━━━━━ Material supplied

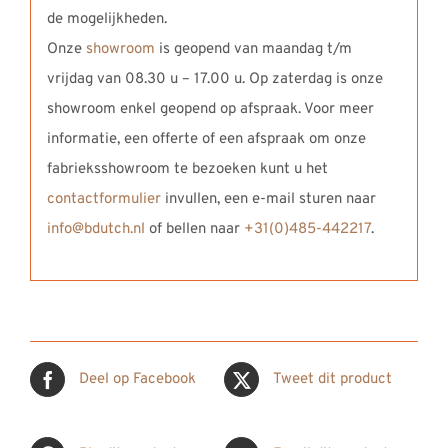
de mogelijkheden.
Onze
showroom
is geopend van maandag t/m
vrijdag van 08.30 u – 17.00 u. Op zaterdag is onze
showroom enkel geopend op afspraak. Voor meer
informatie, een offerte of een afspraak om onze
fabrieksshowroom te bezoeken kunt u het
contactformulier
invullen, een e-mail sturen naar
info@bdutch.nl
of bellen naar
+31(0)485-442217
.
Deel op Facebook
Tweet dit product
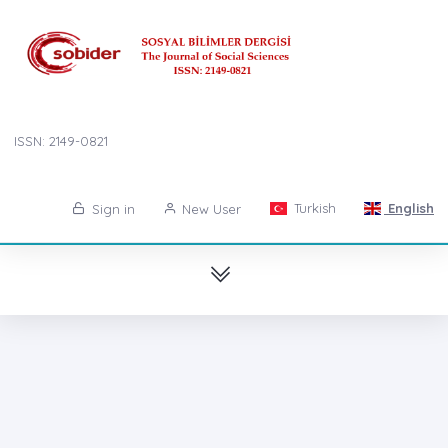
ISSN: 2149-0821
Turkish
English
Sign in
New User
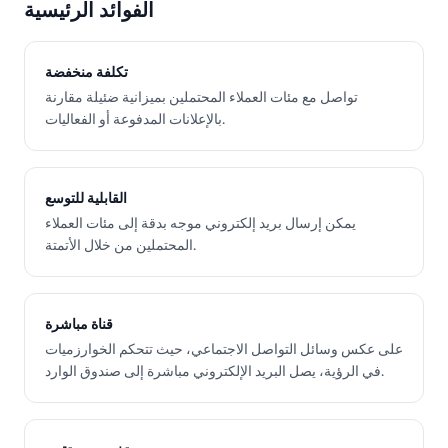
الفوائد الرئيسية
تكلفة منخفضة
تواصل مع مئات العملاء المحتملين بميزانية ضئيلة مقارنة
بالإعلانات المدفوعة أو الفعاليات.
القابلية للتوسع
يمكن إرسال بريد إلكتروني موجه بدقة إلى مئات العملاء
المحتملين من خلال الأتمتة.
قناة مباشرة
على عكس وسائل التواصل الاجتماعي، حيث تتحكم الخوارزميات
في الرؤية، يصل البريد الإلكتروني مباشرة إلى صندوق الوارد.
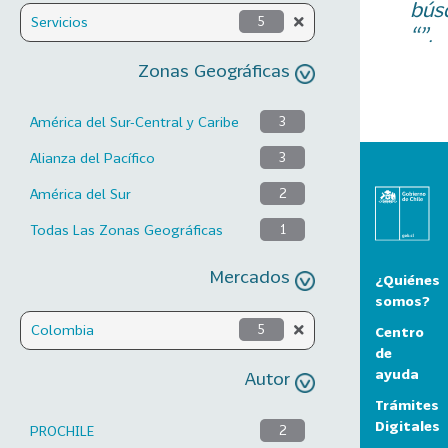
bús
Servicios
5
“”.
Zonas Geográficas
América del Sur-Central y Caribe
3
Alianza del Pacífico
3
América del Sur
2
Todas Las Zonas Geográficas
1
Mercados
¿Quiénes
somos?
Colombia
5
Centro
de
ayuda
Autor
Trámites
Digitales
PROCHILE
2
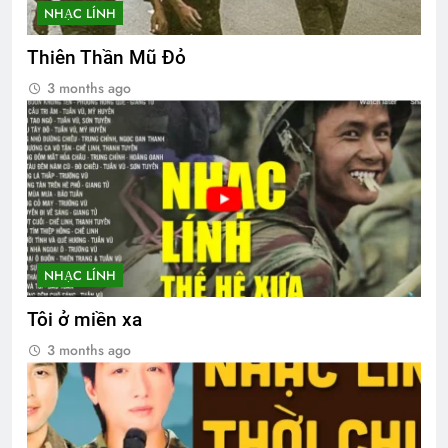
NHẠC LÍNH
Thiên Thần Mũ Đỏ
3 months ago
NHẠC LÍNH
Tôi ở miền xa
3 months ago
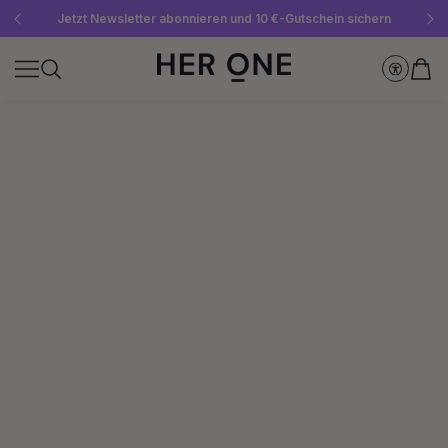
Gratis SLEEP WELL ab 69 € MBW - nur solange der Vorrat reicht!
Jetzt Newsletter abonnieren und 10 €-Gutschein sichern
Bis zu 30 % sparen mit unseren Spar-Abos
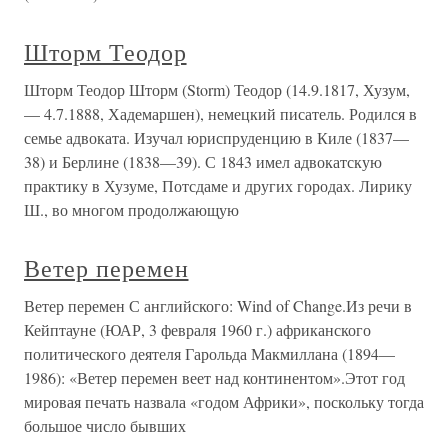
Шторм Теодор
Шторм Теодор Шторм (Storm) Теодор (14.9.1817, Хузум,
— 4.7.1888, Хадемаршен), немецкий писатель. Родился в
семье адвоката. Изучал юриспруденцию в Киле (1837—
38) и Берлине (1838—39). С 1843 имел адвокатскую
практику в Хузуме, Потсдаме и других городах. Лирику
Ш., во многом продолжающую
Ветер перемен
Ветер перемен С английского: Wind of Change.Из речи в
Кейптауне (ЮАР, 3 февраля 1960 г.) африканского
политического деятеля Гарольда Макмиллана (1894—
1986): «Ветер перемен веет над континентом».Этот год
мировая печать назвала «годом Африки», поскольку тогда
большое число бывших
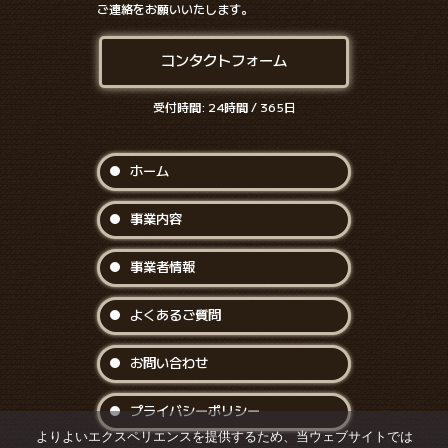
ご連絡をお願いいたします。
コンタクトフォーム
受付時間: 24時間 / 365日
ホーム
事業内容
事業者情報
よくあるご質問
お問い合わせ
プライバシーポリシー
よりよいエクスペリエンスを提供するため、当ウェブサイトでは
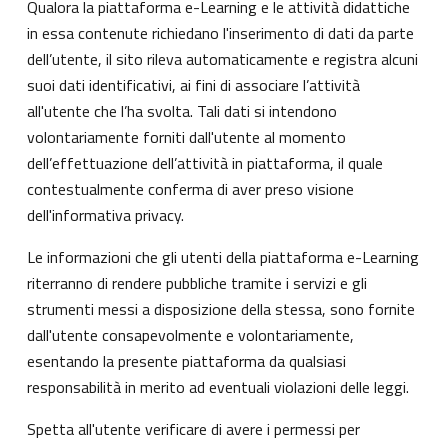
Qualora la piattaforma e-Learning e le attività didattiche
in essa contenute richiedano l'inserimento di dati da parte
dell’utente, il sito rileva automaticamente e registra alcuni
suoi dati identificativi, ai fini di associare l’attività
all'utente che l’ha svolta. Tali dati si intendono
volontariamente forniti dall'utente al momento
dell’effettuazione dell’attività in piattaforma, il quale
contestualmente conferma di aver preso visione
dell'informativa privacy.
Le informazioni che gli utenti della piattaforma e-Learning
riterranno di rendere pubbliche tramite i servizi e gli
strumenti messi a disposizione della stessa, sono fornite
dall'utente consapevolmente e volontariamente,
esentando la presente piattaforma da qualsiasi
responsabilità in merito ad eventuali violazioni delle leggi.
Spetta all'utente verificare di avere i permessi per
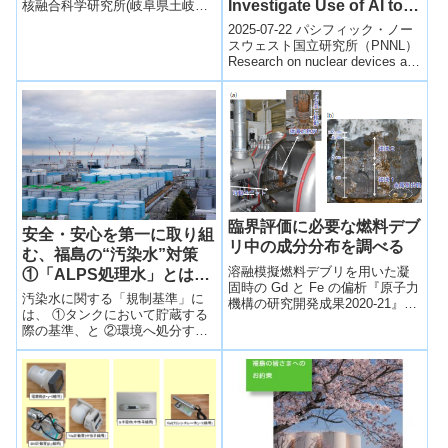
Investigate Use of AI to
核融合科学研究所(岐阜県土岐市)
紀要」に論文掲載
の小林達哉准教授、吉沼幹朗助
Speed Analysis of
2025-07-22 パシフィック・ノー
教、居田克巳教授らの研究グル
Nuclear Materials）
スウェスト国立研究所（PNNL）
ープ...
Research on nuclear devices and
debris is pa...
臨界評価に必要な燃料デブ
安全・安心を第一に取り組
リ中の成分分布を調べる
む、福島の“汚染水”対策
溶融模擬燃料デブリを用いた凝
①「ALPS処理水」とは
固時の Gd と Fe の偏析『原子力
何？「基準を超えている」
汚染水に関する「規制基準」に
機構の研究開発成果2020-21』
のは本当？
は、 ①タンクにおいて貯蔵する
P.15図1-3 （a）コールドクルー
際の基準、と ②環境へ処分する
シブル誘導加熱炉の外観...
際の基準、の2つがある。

━━━━━━━━━━

■ About this task: Without including any pictures, reproduce the data exactly.

■ Exercise output:
de mogelijkheden.
Onze
showroom
is geopend van maandag t/m
vrijdag van 08.30 u – 17.00 u. Op zaterdag is onze
showroom enkel geopend op afspraak. Voor meer
informatie, een offerte of een afspraak om onze
fabrieksshowroom te bezoeken kunt u het
contactformulier
invullen, een e-mail sturen naar
info@bdutch.nl
of bellen naar
+31(0)485-442217
.
Deel op Facebook
Tweet dit product
ISSN: 2149-0821
Turkish
English
Sign in
New User
الفوائد الرئيسية
تكلفة منخفضة
تواصل مع مئات العملاء المحتملين بميزانية ضئيلة مقارنة
بالإعلانات المدفوعة أو الفعاليات.
القابلية للتوسع
يمكن إرسال بريد إلكتروني موجه بدقة إلى مئات العملاء
المحتملين من خلال الأتمتة.
قناة مباشرة
على عكس وسائل التواصل الاجتماعي، حيث تتحكم الخوارزميات
في الرؤية، يصل البريد الإلكتروني مباشرة إلى صندوق الوارد.
bús
Servicios
5
“”.
Zonas Geográficas
América del Sur-Central y Caribe
3
Alianza del Pacífico
3
América del Sur
2
Todas Las Zonas Geográficas
1
Mercados
¿Quiénes
somos?
Colombia
5
Centro
de
ayuda
Autor
Trámites
Digitales
PROCHILE
2
NHẠC LÍNH
Thiên Thần Mũ Đỏ
3 months ago
NHẠC LÍNH
Tôi ở miền xa
3 months ago
Gratis SLEEP WELL ab 69 € MBW - nur solange der Vorrat reicht!
Jetzt Newsletter abonnieren und 10 €-Gutschein sichern
Bis zu 30 % sparen mit unseren Spar-Abos
Шторм Теодор
Шторм Теодор Шторм (Storm) Теодор (14.9.1817, Хузум,
— 4.7.1888, Хадемаршен), немецкий писатель. Родился в
семье адвоката. Изучал юриспруденцию в Киле (1837—
38) и Берлине (1838—39). С 1843 имел адвокатскую
практику в Хузуме, Потсдаме и других городах. Лирику
Ш., во многом продолжающую
Ветер перемен
Ветер перемен С английского: Wind of Change.Из речи в
Кейптауне (ЮАР, 3 февраля 1960 г.) африканского
политического деятеля Гарольда Макмиллана (1894—
1986): «Ветер перемен веет над континентом».Этот год
мировая печать назвала «годом Африки», поскольку тогда
большое число бывших
ご連絡をお願いいたします。
コンタクトフォーム
受付時間: 24時間 / 365日
ホーム
事業内容
事業者情報
よくあるご質問
お問い合わせ
プライバシーポリシー
よりよいエクスペリエンスを提供するため、当ウェブサイトでは
Qualora la piattaforma e-Learning e le attività didattiche
in essa contenute richiedano l'inserimento di dati da parte
dell’utente, il sito rileva automaticamente e registra alcuni
suoi dati identificativi, ai fini di associare l’attività
all'utente che l’ha svolta. Tali dati si intendono
volontariamente forniti dall'utente al momento
dell’effettuazione dell’attività in piattaforma, il quale
contestualmente conferma di aver preso visione
dell'informativa privacy.
Le informazioni che gli utenti della piattaforma e-Learning
riterranno di rendere pubbliche tramite i servizi e gli
strumenti messi a disposizione della stessa, sono fornite
dall'utente consapevolmente e volontariamente,
esentando la presente piattaforma da qualsiasi
responsabilità in merito ad eventuali violazioni delle leggi.
Spetta all'utente verificare di avere i permessi per
Investigate Use of AI to
核融合科学研究所(岐阜県土岐市)
紀要」に論文掲載
の小林達哉准教授、吉沼幹朗助
Speed Analysis of
2025-07-22 パシフィック・ノー
教、居田克巳教授らの研究グル
Nuclear Materials）
スウェスト国立研究所（PNNL）
ープ...
Research on nuclear devices and
debris is pa...
臨界評価に必要な燃料デブ
安全・安心を第一に取り組
リ中の成分分布を調べる
む、福島の“汚染水”対策
溶融模擬燃料デブリを用いた凝
①「ALPS処理水」とは
固時の Gd と Fe の偏析『原子力
何？「基準を超えている」
汚染水に関する「規制基準」に
機構の研究開発成果2020-21』
のは本当？
は、 ①タンクにおいて貯蔵する
P.15図1-3 （a）コールドクルー
際の基準、と ②環境へ処分する
シブル誘導加熱炉の外観...
際の基準、の2つがある。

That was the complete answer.